Just like every other person who has ever been lucky enough to own (or, rather, be owned by) a cat, I believe that my black, furry, bean-toed friend is the most wonderful creature ever to walk the Earth.
He's certainly the only one I would ever let walk across my face at 4am in a shameless bid to gain my attention… (unless, of course, I ever get another cat).
Yes, since my purring bundle of joy came into my life 8 years ago in an act of ingenious and adorable stealth – hiding in my coat pocket as a kitten in the hope I would take him home – I have been well and truly addicted to the cat-lady life.
However, it's fair to say that being owned by a cat can have some weird effects on your behaviour. If you're wondering whether you too could fall into the cat-lady (or man!) trap, look no further: here are the 9 warning signs to look out for…
1.You Spend Half the Day Hovering in Doorways
We've all been there: standing in the doorway for what seems like forever, watching your four-legged friend do their own bizarre rendition of the okey-cokey, where the 'in's and the 'out's are spaced a few minutes apart. You wouldn't tolerate this level of indecisiveness in anyone else, but they're cute enough to make it work.
2.It’s Not So Much Getting from A to B, as from A to Z
Remember the days when you could walk directly across the kitchen without worrying what (or who) you might step on? Not anymore – each excursion has been transformed into an elaborate tango in which you are expected to pre-empt the precise position your cat might choose to place its tail at any given moment. Forget this at your peril.

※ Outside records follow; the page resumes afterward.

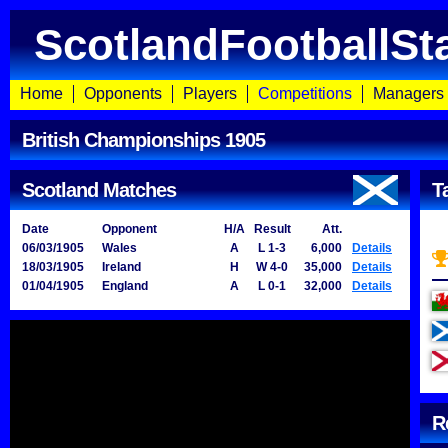
ScotlandFootballSt
Home
Opponents
Players
Competitions
Managers
British Championships 1905
Scotland Matches
T
Date
Opponent
H/A
Result
Att.
06/03/1905
Wales
A
L 1-3
6,000
Details
18/03/1905
Ireland
H
W 4-0
35,000
Details
01/04/1905
England
A
L 0-1
32,000
Details
R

3.You Often Go Out Looking Like Chewbacca
Wearing fur is unjustifiable… unless of course it's been bestowed upon you during snuggles by your loving pet, in which case it's cat-lady chic (at least, that's what us cat moms tell ourselves). I have long since surrendered to the inevitability of having every item of clothing I own covered in cat hair. My solution? Wear nothing but black (You can still see the hair. I'm not fooling anyone.)
4.“Meow” Can Become an In-Depth Conversation
Talking to your cat is one thing, but when you start becoming convinced that they're talking back, you've entered the crazy cat lady danger zone… and I say that as a person who lives her life quite happily in that danger zone.
5.You’ve Become a Culinary Expert in Cat Food
When it comes to food, I'll eat pretty much anything so long as it comes with fries. My cat is not so easy to please. Feeding time has become strategic, but I am well-prepared for his Michelin star standards: I not only know my cat's favourite brand of pet food, but what he likes when he doesn't like what he normally likes, what he likes when he's not actually hungry, and what he likes when he thinks I'm not looking. I've basically become a one-woman cat restaurant.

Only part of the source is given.